EXERCISE DESCRIPTION - Please repeat, from the entries that follow, the lines from the one containing "La fiscal regional" through the one containing "μεταξύ άλλων, θα κηρύξει την" exactly, adding nothing.

********

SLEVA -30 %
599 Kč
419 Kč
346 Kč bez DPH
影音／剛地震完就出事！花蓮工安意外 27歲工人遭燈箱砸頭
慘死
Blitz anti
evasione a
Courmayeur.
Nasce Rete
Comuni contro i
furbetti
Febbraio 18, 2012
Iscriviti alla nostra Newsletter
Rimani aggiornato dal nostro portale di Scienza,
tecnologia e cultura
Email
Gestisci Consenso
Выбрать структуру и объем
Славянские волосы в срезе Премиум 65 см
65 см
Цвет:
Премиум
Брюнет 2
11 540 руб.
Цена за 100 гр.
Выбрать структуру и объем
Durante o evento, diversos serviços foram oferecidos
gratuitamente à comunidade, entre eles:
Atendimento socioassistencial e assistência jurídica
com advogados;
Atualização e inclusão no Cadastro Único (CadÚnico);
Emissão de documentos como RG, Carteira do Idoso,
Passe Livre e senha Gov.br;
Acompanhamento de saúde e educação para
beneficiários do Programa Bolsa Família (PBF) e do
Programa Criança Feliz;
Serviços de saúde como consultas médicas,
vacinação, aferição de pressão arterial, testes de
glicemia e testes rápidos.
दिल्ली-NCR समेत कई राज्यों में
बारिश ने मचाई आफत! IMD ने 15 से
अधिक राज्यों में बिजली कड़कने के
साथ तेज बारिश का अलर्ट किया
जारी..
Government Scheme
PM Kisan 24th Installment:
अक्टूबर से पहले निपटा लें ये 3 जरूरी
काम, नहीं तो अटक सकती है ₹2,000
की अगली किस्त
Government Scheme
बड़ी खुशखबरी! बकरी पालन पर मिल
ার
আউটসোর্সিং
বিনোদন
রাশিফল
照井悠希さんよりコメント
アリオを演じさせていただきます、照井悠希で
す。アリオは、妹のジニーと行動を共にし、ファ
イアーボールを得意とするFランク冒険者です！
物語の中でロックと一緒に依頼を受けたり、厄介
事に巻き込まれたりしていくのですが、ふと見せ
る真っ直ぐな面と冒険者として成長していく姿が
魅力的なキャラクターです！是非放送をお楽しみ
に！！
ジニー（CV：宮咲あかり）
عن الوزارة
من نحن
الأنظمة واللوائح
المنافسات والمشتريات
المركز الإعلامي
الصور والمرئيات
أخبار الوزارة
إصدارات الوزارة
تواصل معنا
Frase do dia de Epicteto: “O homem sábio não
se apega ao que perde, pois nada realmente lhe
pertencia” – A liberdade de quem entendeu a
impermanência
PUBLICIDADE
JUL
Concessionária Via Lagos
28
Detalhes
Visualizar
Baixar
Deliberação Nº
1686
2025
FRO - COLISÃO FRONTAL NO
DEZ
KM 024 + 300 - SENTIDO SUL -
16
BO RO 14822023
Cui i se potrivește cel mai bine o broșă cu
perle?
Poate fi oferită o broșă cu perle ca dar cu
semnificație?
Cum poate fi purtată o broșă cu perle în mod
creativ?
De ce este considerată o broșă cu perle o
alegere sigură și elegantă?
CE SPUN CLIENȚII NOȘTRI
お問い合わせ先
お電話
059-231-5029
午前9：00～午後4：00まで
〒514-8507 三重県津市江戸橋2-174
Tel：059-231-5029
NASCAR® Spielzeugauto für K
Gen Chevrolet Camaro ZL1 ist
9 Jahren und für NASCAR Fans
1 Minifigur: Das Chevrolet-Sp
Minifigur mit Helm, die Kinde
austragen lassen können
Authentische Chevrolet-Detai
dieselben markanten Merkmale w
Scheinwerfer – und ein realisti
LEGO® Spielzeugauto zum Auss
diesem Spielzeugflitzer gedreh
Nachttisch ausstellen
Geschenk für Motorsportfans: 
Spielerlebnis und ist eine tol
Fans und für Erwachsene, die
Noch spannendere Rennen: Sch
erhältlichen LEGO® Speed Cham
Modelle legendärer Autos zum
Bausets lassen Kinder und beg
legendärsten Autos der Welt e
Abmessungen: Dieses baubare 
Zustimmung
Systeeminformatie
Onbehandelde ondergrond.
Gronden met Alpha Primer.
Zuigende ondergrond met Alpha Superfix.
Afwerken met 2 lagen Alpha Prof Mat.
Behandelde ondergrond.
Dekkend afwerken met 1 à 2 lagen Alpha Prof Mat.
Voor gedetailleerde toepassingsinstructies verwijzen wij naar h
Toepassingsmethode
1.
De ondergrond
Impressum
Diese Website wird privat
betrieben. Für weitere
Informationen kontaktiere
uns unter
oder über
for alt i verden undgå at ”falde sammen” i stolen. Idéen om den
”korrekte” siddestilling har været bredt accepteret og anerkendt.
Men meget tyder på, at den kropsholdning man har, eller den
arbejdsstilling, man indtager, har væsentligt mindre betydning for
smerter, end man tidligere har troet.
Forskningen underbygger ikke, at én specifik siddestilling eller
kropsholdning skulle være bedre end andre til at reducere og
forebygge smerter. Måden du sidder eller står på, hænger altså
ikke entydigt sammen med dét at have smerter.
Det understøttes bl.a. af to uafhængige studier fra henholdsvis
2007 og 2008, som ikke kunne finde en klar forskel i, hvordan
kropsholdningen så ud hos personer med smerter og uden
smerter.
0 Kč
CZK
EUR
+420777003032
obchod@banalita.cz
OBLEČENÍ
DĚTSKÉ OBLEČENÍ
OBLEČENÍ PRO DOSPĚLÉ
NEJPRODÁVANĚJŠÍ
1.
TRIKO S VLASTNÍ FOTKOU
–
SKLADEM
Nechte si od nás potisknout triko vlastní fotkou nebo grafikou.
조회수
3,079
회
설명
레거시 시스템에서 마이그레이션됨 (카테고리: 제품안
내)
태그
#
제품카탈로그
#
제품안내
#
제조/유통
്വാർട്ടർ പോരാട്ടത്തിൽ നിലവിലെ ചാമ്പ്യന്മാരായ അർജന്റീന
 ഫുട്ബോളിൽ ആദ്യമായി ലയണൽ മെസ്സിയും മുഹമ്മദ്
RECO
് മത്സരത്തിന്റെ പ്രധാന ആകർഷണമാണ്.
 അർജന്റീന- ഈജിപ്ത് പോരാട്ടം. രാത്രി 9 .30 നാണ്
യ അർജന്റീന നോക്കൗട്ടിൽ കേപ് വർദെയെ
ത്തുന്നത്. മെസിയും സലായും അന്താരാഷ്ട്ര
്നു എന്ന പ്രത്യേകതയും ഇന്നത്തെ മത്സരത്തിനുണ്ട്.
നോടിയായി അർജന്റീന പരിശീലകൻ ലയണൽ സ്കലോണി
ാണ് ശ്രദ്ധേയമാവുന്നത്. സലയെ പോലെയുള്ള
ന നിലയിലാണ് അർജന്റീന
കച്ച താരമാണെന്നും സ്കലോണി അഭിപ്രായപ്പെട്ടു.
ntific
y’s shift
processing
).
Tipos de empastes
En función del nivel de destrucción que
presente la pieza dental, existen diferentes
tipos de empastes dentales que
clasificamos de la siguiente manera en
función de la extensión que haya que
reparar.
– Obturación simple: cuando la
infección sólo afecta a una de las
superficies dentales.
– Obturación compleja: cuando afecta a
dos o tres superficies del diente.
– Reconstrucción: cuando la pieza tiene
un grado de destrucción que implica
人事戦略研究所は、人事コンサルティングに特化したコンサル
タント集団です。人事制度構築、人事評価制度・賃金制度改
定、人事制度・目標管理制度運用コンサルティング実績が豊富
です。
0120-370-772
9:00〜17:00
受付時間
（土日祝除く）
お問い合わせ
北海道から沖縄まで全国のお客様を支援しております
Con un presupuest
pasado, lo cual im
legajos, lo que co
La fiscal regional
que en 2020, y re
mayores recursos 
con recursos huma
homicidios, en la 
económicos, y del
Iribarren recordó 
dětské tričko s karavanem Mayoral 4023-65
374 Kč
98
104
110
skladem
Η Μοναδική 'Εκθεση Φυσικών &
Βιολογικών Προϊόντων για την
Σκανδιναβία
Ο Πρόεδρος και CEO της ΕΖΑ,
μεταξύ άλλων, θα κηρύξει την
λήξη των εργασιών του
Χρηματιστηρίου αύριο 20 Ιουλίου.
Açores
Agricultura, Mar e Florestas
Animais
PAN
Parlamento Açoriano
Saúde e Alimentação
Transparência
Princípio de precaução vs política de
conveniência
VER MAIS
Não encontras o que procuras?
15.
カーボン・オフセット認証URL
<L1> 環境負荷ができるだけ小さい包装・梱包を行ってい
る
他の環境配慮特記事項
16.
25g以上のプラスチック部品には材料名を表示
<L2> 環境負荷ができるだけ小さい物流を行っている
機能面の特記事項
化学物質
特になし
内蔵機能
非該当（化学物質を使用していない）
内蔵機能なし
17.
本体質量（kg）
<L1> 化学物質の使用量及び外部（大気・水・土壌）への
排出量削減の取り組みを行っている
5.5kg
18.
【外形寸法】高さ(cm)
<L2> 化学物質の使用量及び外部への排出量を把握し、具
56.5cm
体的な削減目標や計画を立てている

********

EXERCISE ANSWER -
La fiscal regional
que en 2020, y re
mayores recursos 
con recursos huma
homicidios, en la 
económicos, y del
Iribarren recordó 
dětské tričko s karavanem Mayoral 4023-65
374 Kč
98
104
110
skladem
Η Μοναδική 'Εκθεση Φυσικών &
Βιολογικών Προϊόντων για την
Σκανδιναβία
Ο Πρόεδρος και CEO της ΕΖΑ,
μεταξύ άλλων, θα κηρύξει την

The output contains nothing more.